Your objective: From the entries below, return only the lines starting at the one that contains "материалы. Спам, флуд, ре" and ending at the one that contains "форуме. Размещаемые соо", exactly as they stand.

Available data:
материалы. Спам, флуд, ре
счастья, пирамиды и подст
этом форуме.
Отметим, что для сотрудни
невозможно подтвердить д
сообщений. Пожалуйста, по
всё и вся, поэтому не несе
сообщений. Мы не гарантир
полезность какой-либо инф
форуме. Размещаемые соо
---
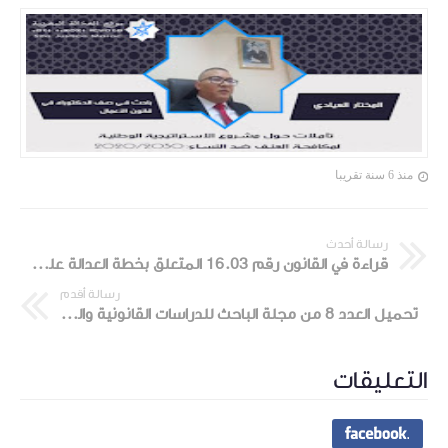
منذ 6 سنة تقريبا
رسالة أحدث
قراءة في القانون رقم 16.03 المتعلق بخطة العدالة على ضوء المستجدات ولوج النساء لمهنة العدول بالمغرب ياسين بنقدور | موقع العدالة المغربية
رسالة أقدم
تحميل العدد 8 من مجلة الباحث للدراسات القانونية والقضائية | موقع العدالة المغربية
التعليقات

Solution to this exercise:
материалы. Спам, флуд, ре
счастья, пирамиды и подст
этом форуме.
Отметим, что для сотрудни
невозможно подтвердить д
сообщений. Пожалуйста, по
всё и вся, поэтому не несе
сообщений. Мы не гарантир
полезность какой-либо инф
форуме. Размещаемые соо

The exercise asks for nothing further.